INFORMATION SHOWN START

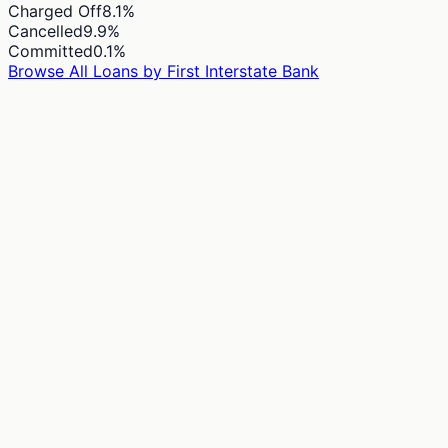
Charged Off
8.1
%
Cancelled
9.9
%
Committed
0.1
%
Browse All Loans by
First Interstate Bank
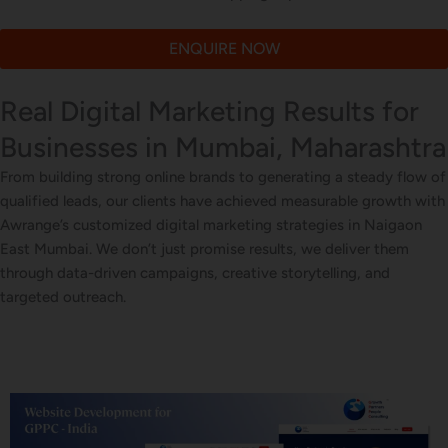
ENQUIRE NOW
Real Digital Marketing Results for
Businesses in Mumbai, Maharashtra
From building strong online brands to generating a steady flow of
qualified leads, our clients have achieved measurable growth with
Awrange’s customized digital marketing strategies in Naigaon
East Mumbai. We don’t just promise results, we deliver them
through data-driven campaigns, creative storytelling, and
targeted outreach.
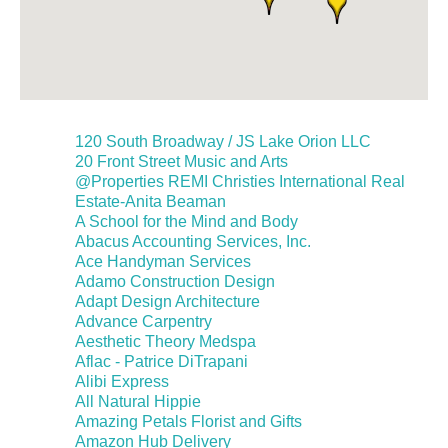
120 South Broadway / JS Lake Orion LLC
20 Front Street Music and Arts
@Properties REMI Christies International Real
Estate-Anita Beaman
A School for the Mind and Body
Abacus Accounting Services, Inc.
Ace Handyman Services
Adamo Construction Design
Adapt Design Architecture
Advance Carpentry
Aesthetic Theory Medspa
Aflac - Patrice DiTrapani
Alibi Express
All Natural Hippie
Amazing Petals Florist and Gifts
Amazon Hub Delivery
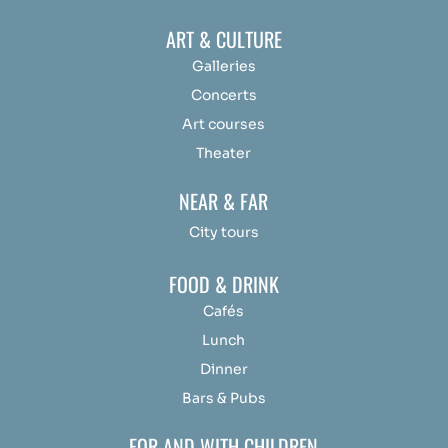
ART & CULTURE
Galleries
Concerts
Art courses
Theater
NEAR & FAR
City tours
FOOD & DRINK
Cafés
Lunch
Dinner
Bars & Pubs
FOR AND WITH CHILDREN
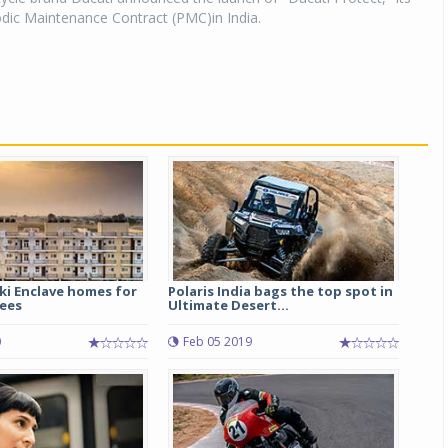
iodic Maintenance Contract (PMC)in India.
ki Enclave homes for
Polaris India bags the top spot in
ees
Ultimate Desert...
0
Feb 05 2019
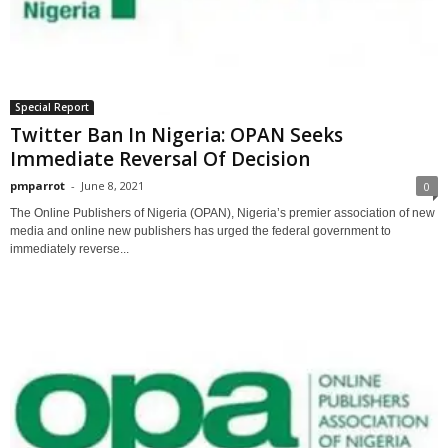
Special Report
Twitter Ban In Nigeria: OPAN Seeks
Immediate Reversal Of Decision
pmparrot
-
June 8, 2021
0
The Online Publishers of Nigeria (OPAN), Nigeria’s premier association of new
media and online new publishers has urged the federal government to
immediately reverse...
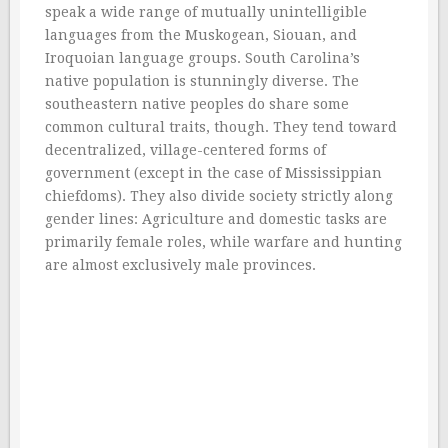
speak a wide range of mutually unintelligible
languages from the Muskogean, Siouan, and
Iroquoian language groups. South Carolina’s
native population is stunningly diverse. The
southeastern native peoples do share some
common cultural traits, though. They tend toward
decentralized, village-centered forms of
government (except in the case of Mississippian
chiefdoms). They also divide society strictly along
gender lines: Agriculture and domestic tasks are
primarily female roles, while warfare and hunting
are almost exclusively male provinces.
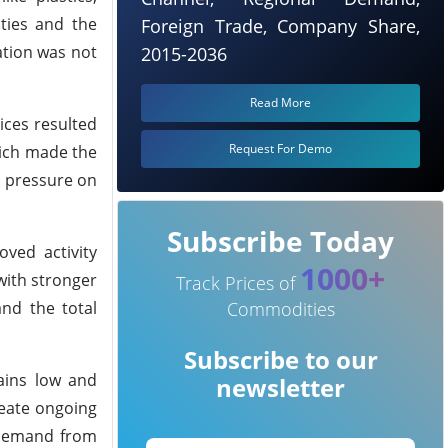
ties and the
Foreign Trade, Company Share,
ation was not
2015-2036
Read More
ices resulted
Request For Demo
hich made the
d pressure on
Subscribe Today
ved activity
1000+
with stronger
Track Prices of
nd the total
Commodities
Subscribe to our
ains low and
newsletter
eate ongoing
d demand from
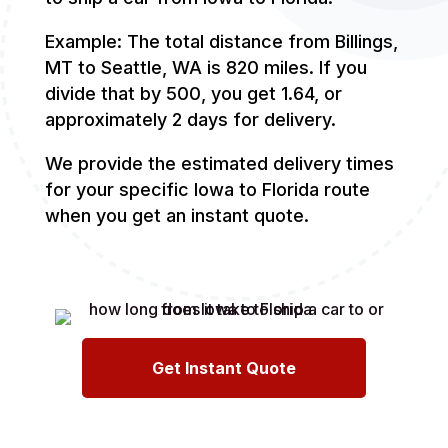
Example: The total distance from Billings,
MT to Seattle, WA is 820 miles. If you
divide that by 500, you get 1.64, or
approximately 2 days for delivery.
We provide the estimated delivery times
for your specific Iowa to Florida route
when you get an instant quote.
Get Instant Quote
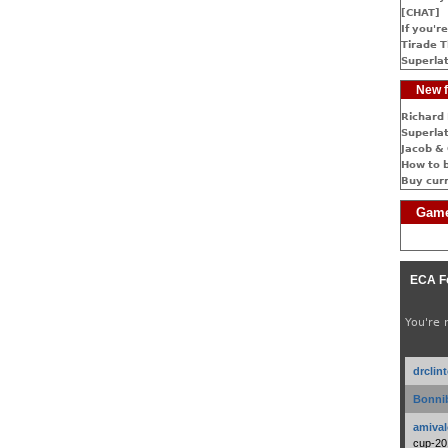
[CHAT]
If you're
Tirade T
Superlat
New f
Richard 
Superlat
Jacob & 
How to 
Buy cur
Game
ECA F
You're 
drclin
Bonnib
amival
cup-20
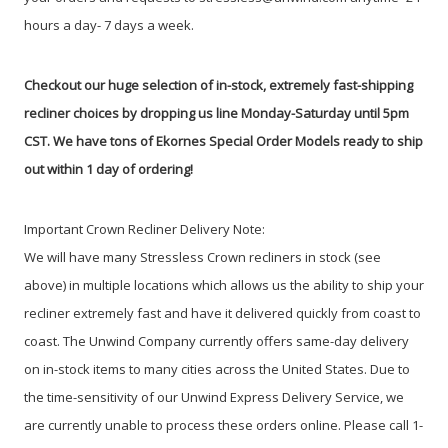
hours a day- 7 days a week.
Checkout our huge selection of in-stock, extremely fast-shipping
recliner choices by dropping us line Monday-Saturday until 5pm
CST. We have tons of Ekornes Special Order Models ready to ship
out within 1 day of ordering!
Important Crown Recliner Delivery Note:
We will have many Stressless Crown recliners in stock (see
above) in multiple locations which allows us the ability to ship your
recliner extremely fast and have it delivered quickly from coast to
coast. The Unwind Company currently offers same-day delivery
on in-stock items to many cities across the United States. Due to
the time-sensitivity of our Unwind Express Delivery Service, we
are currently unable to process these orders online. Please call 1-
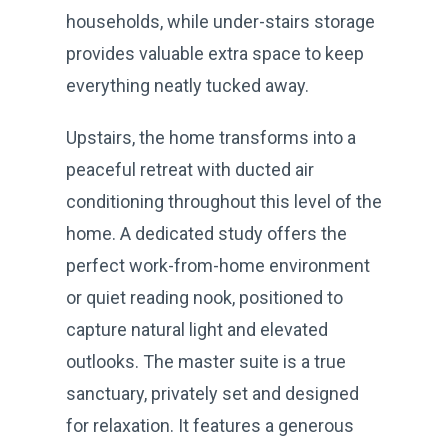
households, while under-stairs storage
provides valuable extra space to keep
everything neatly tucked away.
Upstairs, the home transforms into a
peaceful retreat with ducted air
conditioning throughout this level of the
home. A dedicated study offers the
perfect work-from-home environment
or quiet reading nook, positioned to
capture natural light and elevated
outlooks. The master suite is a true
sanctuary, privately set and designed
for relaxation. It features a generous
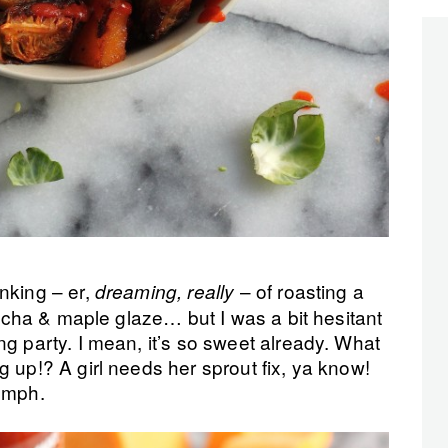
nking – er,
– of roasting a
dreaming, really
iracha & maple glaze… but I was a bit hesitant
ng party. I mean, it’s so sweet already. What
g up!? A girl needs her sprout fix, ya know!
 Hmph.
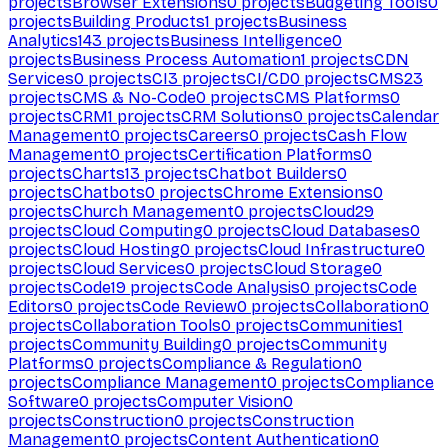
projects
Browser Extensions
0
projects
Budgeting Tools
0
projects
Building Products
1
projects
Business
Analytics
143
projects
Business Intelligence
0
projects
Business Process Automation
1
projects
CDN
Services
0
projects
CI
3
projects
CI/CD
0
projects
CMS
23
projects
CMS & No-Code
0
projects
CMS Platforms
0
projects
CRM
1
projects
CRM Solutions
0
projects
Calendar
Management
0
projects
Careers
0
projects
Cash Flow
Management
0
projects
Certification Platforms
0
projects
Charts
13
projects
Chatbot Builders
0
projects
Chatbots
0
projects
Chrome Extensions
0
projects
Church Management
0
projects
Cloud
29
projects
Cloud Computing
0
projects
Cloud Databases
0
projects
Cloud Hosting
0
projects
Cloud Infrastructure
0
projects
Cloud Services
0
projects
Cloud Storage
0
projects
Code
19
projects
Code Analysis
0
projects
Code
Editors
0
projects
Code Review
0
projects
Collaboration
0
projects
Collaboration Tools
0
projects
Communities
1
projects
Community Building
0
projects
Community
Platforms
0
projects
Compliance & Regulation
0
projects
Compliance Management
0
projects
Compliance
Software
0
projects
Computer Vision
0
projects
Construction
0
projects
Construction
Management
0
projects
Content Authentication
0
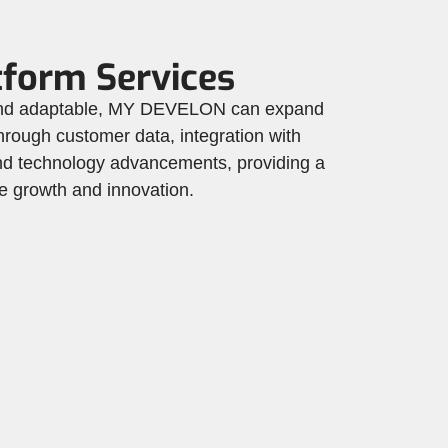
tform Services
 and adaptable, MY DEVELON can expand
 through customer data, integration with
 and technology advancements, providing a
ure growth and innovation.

INFORMATION SHOWN END

** EXERCISE BRIEF **
Produce an exact copy of every line above, with the images left out.

** TASK SOLUTION **
Charged Off
8.1
%
Cancelled
9.9
%
Committed
0.1
%
Browse All Loans by
First Interstate Bank
ENQUIRE NOW
Real Digital Marketing Results for
Businesses in Mumbai, Maharashtra
From building strong online brands to generating a steady flow of
qualified leads, our clients have achieved measurable growth with
Awrange’s customized digital marketing strategies in Naigaon
East Mumbai. We don’t just promise results, we deliver them
through data-driven campaigns, creative storytelling, and
targeted outreach.
120 South Broadway / JS Lake Orion LLC
20 Front Street Music and Arts
@Properties REMI Christies International Real
Estate-Anita Beaman
A School for the Mind and Body
Abacus Accounting Services, Inc.
Ace Handyman Services
Adamo Construction Design
Adapt Design Architecture
Advance Carpentry
Aesthetic Theory Medspa
Aflac - Patrice DiTrapani
Alibi Express
All Natural Hippie
Amazing Petals Florist and Gifts
Amazon Hub Delivery
ART & CULTURE
Galleries
Concerts
Art courses
Theater
NEAR & FAR
City tours
FOOD & DRINK
Cafés
Lunch
Dinner
Bars & Pubs
FOR AND WITH CHILDREN
iodic Maintenance Contract (PMC)in India.
ki Enclave homes for
Polaris India bags the top spot in
ees
Ultimate Desert...
0
Feb 05 2019
Special Report
Twitter Ban In Nigeria: OPAN Seeks
Immediate Reversal Of Decision
pmparrot
-
June 8, 2021
0
The Online Publishers of Nigeria (OPAN), Nigeria’s premier association of new
media and online new publishers has urged the federal government to
immediately reverse...
speak a wide range of mutually unintelligible
languages from the Muskogean, Siouan, and
Iroquoian language groups. South Carolina’s
native population is stunningly diverse. The
southeastern native peoples do share some
common cultural traits, though. They tend toward
decentralized, village-centered forms of
government (except in the case of Mississippian
chiefdoms). They also divide society strictly along
gender lines: Agriculture and domestic tasks are
primarily female roles, while warfare and hunting
are almost exclusively male provinces.
ties and the
Foreign Trade, Company Share,
ation was not
2015-2036
Read More
ices resulted
Request For Demo
hich made the
d pressure on
Subscribe Today
ved activity
1000+
with stronger
Track Prices of
nd the total
Commodities
Subscribe to our
ains low and
newsletter
eate ongoing
d demand from
Example: The total distance from Billings,
MT to Seattle, WA is 820 miles. If you
divide that by 500, you get 1.64, or
approximately 2 days for delivery.
We provide the estimated delivery times
for your specific Iowa to Florida route
when you get an instant quote.
Get Instant Quote
[CHAT]
If you're
Tirade T
Superlat
New f
Richard 
Superlat
Jacob & 
How to 
Buy cur
Game
ECA F
You're 
drclin
Bonnib
amival
cup-20
hours a day- 7 days a week.
Checkout our huge selection of in-stock, extremely fast-shipping
recliner choices by dropping us line Monday-Saturday until 5pm
CST. We have tons of Ekornes Special Order Models ready to ship
out within 1 day of ordering!
Important Crown Recliner Delivery Note:
We will have many Stressless Crown recliners in stock (see
above) in multiple locations which allows us the ability to ship your
recliner extremely fast and have it delivered quickly from coast to
coast. The Unwind Company currently offers same-day delivery
on in-stock items to many cities across the United States. Due to
the time-sensitivity of our Unwind Express Delivery Service, we
are currently unable to process these orders online. Please call 1-
households, while under-stairs storage
provides valuable extra space to keep
everything neatly tucked away.
Upstairs, the home transforms into a
peaceful retreat with ducted air
conditioning throughout this level of the
home. A dedicated study offers the
perfect work-from-home environment
or quiet reading nook, positioned to
capture natural light and elevated
outlooks. The master suite is a true
sanctuary, privately set and designed
for relaxation. It features a generous
nking – er,
– of roasting a
dreaming, really
iracha & maple glaze… but I was a bit hesitant
ng party. I mean, it’s so sweet already. What
g up!? A girl needs her sprout fix, ya know!
 Hmph.
projects
Browser Extensions
0
projects
Budgeting Tools
0
projects
Building Products
1
projects
Business
Analytics
143
projects
Business Intelligence
0
projects
Business Process Automation
1
projects
CDN
Services
0
projects
CI
3
projects
CI/CD
0
projects
CMS
23
projects
CMS & No-Code
0
projects
CMS Platforms
0
projects
CRM
1
projects
CRM Solutions
0
projects
Calendar
Management
0
projects
Careers
0
projects
Cash Flow
Management
0
projects
Certification Platforms
0
projects
Charts
13
projects
Chatbot Builders
0
projects
Chatbots
0
projects
Chrome Extensions
0
projects
Church Management
0
projects
Cloud
29
projects
Cloud Computing
0
projects
Cloud Databases
0
projects
Cloud Hosting
0
projects
Cloud Infrastructure
0
projects
Cloud Services
0
projects
Cloud Storage
0
projects
Code
19
projects
Code Analysis
0
projects
Code
Editors
0
projects
Code Review
0
projects
Collaboration
0
projects
Collaboration Tools
0
projects
Communities
1
projects
Community Building
0
projects
Community
Platforms
0
projects
Compliance & Regulation
0
projects
Compliance Management
0
projects
Compliance
Software
0
projects
Computer Vision
0
projects
Construction
0
projects
Construction
Management
0
projects
Content Authentication
0
tform Services
 and adaptable, MY DEVELON can expand
 through customer data, integration with
 and technology advancements, providing a
ure growth and innovation.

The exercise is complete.